Of course I will answer.
But first we hope you to rewrite your sentence "It is nevertheless true, if that is what you mean" so that we can grasp it without any possible misunderstanding.




0 Replies
 
dawn2815
 
  2  
Reply Sun 4 Dec, 2016 12:35 pm
@oristarA,
"My dear Joe, I hope you are quite well. I hope I shall soon be able to teach you Joe, and then we shall be so glad and when I am apprenticed to you Joe, what larks and believe me. In affection, Pip"

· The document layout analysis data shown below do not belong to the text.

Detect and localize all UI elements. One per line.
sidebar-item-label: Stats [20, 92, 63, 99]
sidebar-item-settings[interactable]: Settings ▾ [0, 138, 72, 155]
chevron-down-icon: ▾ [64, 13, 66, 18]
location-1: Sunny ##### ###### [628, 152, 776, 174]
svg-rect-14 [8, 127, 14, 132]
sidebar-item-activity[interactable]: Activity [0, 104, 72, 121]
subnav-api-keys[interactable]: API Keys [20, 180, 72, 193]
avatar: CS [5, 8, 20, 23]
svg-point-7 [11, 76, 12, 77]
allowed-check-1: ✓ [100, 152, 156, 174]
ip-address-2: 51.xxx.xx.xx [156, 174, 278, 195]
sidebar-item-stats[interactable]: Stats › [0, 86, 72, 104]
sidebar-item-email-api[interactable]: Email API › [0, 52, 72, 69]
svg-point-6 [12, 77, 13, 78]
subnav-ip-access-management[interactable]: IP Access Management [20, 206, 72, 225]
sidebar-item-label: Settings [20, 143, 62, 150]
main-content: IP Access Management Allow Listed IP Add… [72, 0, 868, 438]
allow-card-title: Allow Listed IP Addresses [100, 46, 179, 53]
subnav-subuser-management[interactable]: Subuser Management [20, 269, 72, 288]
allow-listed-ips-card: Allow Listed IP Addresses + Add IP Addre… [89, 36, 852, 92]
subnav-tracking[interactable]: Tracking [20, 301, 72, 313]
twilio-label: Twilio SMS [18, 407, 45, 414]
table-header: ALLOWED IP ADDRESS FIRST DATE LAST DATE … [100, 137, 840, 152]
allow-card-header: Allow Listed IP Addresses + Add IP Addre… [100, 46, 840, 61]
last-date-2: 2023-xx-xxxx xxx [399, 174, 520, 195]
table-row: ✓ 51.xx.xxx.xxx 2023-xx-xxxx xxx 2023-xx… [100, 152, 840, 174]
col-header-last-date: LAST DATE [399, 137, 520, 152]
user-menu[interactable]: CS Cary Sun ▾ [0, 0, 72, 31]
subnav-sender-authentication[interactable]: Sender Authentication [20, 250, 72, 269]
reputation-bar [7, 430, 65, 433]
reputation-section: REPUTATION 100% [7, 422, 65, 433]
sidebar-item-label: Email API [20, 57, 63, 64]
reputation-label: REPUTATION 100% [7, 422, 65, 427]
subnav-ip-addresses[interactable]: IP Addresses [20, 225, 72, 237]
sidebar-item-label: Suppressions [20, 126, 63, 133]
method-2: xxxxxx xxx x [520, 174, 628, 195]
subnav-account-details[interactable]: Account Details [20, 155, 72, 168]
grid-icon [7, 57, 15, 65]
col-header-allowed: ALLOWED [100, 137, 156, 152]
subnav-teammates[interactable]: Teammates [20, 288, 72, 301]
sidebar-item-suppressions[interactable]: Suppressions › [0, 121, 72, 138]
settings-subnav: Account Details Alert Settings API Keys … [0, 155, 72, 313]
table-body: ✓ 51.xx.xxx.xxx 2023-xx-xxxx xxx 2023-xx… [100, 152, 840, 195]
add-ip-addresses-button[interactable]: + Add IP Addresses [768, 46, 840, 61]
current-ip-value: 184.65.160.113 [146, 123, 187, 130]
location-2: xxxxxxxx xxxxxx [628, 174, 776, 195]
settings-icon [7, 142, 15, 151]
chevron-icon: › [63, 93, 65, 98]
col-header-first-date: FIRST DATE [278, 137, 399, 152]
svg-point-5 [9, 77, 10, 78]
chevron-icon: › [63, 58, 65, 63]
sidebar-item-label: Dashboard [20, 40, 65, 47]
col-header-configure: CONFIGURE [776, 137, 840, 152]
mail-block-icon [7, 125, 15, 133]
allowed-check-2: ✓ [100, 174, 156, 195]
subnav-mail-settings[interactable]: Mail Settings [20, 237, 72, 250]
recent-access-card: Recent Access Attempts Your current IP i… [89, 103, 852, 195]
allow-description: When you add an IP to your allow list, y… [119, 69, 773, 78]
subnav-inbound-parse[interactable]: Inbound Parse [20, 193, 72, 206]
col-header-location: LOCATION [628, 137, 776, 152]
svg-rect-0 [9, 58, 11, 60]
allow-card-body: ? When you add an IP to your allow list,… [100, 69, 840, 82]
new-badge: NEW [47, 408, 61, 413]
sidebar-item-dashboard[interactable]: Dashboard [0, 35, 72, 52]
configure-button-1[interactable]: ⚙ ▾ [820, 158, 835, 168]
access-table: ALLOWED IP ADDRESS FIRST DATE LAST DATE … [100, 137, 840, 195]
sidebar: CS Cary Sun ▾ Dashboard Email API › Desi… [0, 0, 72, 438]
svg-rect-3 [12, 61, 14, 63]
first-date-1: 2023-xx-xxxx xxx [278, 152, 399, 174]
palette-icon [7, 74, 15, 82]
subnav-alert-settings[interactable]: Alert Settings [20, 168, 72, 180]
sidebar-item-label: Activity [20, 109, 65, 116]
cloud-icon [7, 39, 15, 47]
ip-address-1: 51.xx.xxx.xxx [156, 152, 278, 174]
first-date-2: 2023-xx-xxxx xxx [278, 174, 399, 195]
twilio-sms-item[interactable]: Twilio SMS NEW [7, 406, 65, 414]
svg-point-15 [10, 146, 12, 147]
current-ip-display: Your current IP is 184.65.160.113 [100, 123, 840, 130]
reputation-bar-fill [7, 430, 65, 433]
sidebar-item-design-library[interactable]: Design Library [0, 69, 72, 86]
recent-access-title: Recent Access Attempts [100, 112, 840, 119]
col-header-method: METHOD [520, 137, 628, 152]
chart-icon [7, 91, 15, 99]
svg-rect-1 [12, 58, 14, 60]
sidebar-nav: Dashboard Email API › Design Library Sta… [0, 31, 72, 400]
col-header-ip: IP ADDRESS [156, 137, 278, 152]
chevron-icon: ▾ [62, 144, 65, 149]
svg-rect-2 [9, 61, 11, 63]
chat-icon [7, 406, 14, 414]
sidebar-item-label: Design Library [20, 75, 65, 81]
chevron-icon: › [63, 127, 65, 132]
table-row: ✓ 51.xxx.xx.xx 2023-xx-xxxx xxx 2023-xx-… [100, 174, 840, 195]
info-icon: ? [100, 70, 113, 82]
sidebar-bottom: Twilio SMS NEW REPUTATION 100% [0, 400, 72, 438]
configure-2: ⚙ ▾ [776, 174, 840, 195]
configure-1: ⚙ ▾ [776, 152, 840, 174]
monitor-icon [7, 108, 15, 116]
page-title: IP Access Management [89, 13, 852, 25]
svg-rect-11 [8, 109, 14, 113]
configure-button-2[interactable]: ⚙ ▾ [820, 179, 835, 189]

This is my attempt at deciphering this message. I'm not entirely sure of it, but I sure do hope it would at least make some sense of itself. And yes, I'm aware of my very late reply. Hope you still do find this piece of information interesting. XD
oristarA
 
  1  
Reply Tue 6 Dec, 2016 07:17 am
@dawn2815,

Roger that.

Great expectations never die, don't they? Wink

Does "what larks" mean "what lucks"?
0 Replies
 
contrex
 
  2  
Reply Tue 6 Dec, 2016 07:36 am
A 'lark' is a game or other pleasant activity or experience; 'what larks' was a set phrase in 19th & early 20th century British English. "What larks [I/we will have]!" means "what fun or pleasure [I/we will have]!". Example: what larks we will have with our new puppy. (Note 'what' here is an exclamation not a question.)

A lark can mean "Something done for fun, especially something mischievous or daring; an amusing adventure or escapade."





0 Replies
 
contrex
 
  1  
Reply Tue 6 Dec, 2016 07:53 am
I note that the phrase 'what larks' has so far fallen into disuse that the vast majority of Google hits when searching for that phrase are questions from students asking about Pip's letter to Joe.
0 Replies
 
contrex
 
  1  
Reply Tue 6 Dec, 2016 08:00 am
What a lark when the fox got in Grandma's hen house.
contrex
 
  1  
Reply Tue 6 Dec, 2016 03:07 pm
@contrex,
contrex wrote:
What a lark when the fox got in Grandma's hen house.

Or, of course, what larks when the fox got in Grandma's hen house.